In the manufacture of hip replacement joints, a particular component has to be made to certain specifications: if its length, breadth and height do not lie within specified ranges, the component will not fit, and will have to be scrapped. A new process has been designed for the manufacture of this component, and the interest is in the population proportion, \(\theta\) of components that will be compliant (and so do not need to be scrapped). A random sample of \(n\) components is to be selected, and the number \(X\) out of \(n\) components that are compliant will be observed.

Choose a suitable probability distribution for \(X\), that links the observed proportion of compliant components to the population proportion \(\theta\).
Show that \(\frac{X}{n}\) is an unbiased and consistent estimator for \(\theta\).

Two different measuring devices are used to measure the concentration of glucose in an individual’s blood. Neither device is perfectly accurate: there is likely to be an error in each measurement, but the (absolute value of the) error is likely to be smaller using the first device. Before the measurements are taken, let \(X\) and \(Y\) represent the two measurements, and let \(\mu\) be the true glucose concentration (all in millimoles per litre). We model \(X\) and \(Y\) as independent normal random variables, each having expected value \(\mu\) but having different variances \(\sigma^2\) and \(\tau^2\) respectively:

\[X\sim N(\mu, \sigma^2),\] \[Y\sim N(\mu, \tau^2).\]

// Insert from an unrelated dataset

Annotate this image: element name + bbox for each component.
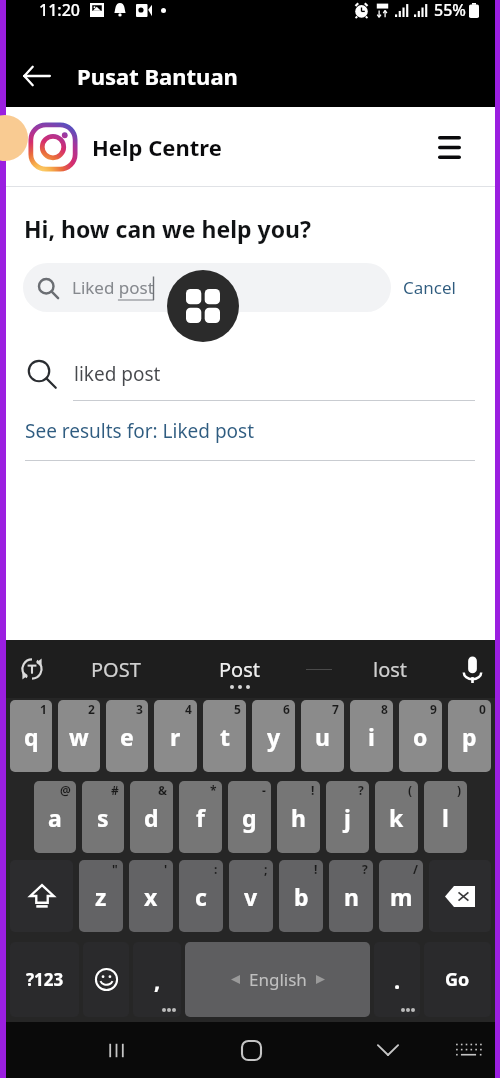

If the linear combination \(Z = aX+bY\) is to be used as an estimator of \(\mu\), explain what relationship between \(a\) and \(b\) is necessary for this estimator to be unbiased.
Derive an expression for the standard error of \(Z\).
Prove that the unbiased estimator of this form with smallest standard error has \[\begin{align*} a &= \frac{\tau^2}{\sigma^2+\tau^2},\\ b &= \frac{\sigma^2}{\sigma^2+\tau^2}, \end{align*}\] and variance \[ \frac{\sigma^2\tau^2}{\sigma^2+\tau^2}. \]
If the first device was known to be perfectly accurate, but the second device was not, what effect would this have on the expressions for \(a\) and \(b\) in part (c)? Give an intuitive (common sense) explanation for your result.

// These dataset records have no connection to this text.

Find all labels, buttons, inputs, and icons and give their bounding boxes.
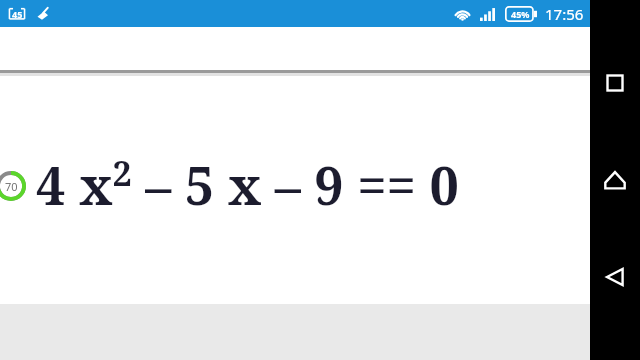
button[interactable]: Back bbox=[594, 256, 636, 298]
other: Progress 70 percent bbox=[0, 171, 26, 201]
staticText: 45 bbox=[12, 8, 23, 20]
staticText: 4 x2 – 5 x – 9 == 0 bbox=[36, 149, 459, 220]
staticText: 70 bbox=[5, 179, 18, 194]
button[interactable]: Home bbox=[594, 159, 636, 201]
staticText: 17:56 bbox=[545, 4, 584, 24]
button[interactable]: Recent apps bbox=[594, 62, 636, 104]
button[interactable]: Progress 70 percent bbox=[0, 76, 590, 304]
staticText: 45% bbox=[511, 8, 530, 20]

Let \(X_1,\ldots,X_n\) be independent and identically distributed random variables, with mean \(\mu\) and variance \(\sigma^2\). Their distribution is not specified (i.e. in this question we do not assume they are normally distributed.)

Obtain expressions for \(\mathbb{E}(X_i^2)\) and \(\mathbb{E}(\bar{X}^2)\) in terms of \(\mu\) and \(\sigma^2\).
Using the result that \[ \sum_{i=1}^n(X_i - \bar{X})^2 = \left(\sum_{i=1}^nX_i^2 \right)- n\bar{X}^2, \] obtain an expression for \(\mathbb{E}\left(\sum_{i=1}^n(X_i - \bar{X})^2\right)\).
Hence show that \[ S^2:=\frac{1}{n-1}\sum_{i=1}^n(X_i - \bar{X})^2 \] is an unbiased estimator for \(\sigma^2\). (This shows that \(S^2\) is an unbiased estimator of \(Var(X_i)\) for any distribution with a finite variance, given i.i.d. observations \(X_1,\ldots,X_n\)).

Challenge problem. Prove Theorem 4.1 in your notes: if an estimator is unbiased, and its standard error tends to 0 as the sample size \(n\) tends to infinity, it will also be a consistent estimator. Hint: use Chebyshev’s inequality.